Collective remembrance drifts away and warps throughout the passing down of generations, but even in the direct absence of trauma, it remains as a destabilizing force for the most detached generations. Situating the spreading of violence through young women who are encouraged to forget and ignore their trauma serves as an effective cautionary tale.
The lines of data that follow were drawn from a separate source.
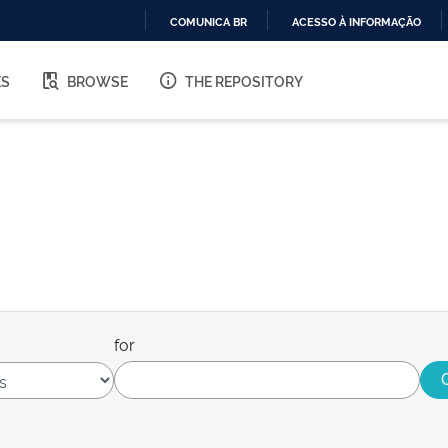
COMUNICA BR
ACESSO À INFORMAÇÃO
IR
PARA
ES
BROWSE
THE REPOSITORY
O
CONTEÚDO
for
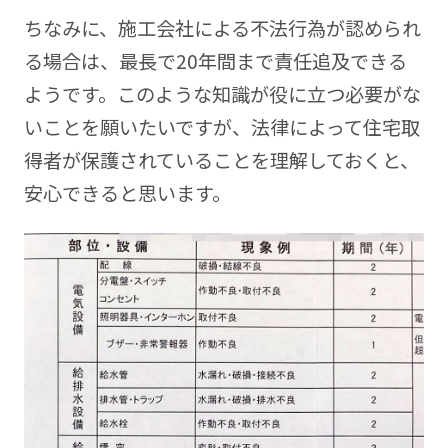
ちなみに、施工会社による不法行為が認められ
る場合は、最長で20年間まで責任追及できる
ようです。このような知識が役に立つ必要がな
いことを願いたいですが、法律によって住宅取
得者が保護されていることを理解しておくと、
安心できると思います。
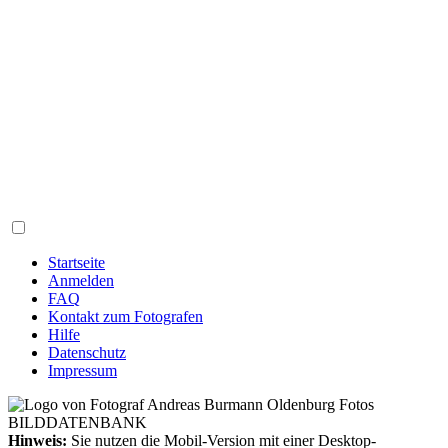
Startseite
Anmelden
FAQ
Kontakt zum Fotografen
Hilfe
Datenschutz
Impressum
Hinweis:
Sie nutzen die Mobil-Version mit einer Desktop-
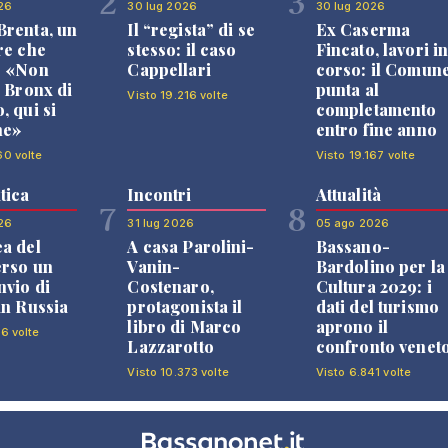
2
3
26
30 lug 2026
30 lug 2026
renta, un
Il “regista” di se
Ex Caserma
re che
stesso: il caso
Fincato, lavori i
: «Non
Cappellari
corso: il Comun
l Bronx di
punta al
Visto 19.216 volte
, qui si
completamento
ne»
entro fine anno
60 volte
Visto 19.167 volte
tica
Incontri
Attualità
7
8
26
31 lug 2026
05 ago 2026
a del
A casa Parolini-
Bassano-
erso un
Vanin-
Bardolino per la
nvio di
Costenaro,
Cultura 2029: i
in Russia
protagonista il
dati del turismo
libro di Marco
aprono il
96 volte
Lazzarotto
confronto venet
Visto 10.373 volte
Visto 6.841 volte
By Quinn Jennings, Edited by Anne Tilley

At its core, genre serves as a classification for audiences to better approach and engage with art, under the guise that a mere identification of this classification will allow them to have a better understanding of the art they encounter. When film intends for genres to meld and create new groupings for films to exist under, it is intentional work by the filmmaker to serve their larger purpose. House (1977) and Margaret (2011) both follow ensembles grappling with grief, despite the films presenting drastically different forms and levels of tragedies. Understandably, both films are classified as horror, but they heighten their comedic and dramatic aspects respectively as a vehicle to bend their genres and generate commentary on the situations of their ensembles. The films portray the healing journey of their characters through tragedy and grief in stylistically distinct and opposite ways. While House has elements of magical realism, surrealist horror, and absurdist editing, Margaret remains grounded in reality and drama, which highlights the difference in maturity of the protagonists. Although utilizing different auxiliary genre styles, both House and Margaret examine the hazards of separating oneself from trauma as a strategy to heal. These films play upon the passivity of young women to make these attempts and cite familial relationships as having reparative power. 

Elements of horror existed in storytelling before it was even classified as its own genre. In her piece  “Exploring the Evolution of the Horror Genre,” India Marriott explains how many folklore tales contain “dark underbellies” that allow historians to trace gothic elements back to oral traditions of storytelling (Marriott). Film began adapting horror and gothic literature at the end of the early twentieth century, with figures such as Dracula and the Hunchback of Notre Dame finding new life on the screen. Over time, horror has evolved to the point where filmmakers do not require a ghoulish figure to scare their audience. Nandini Likki writes about the “childlike absurdism” director Nobuhiko Obayashi employs in the horror elements of House in “The Cine-Files,” injecting ridiculous, bright, and flashy visuals into chaotic sequences throughout the film (Likki). Ordinary parts of the young girls’ lives turn against them as unassuming objects such as a piano and the household cat become violent, causing hysteria. The tension builds and heightens the viewing anxiety from the nonsensical elements that are presented as the ensemble’s unfortunate reality. 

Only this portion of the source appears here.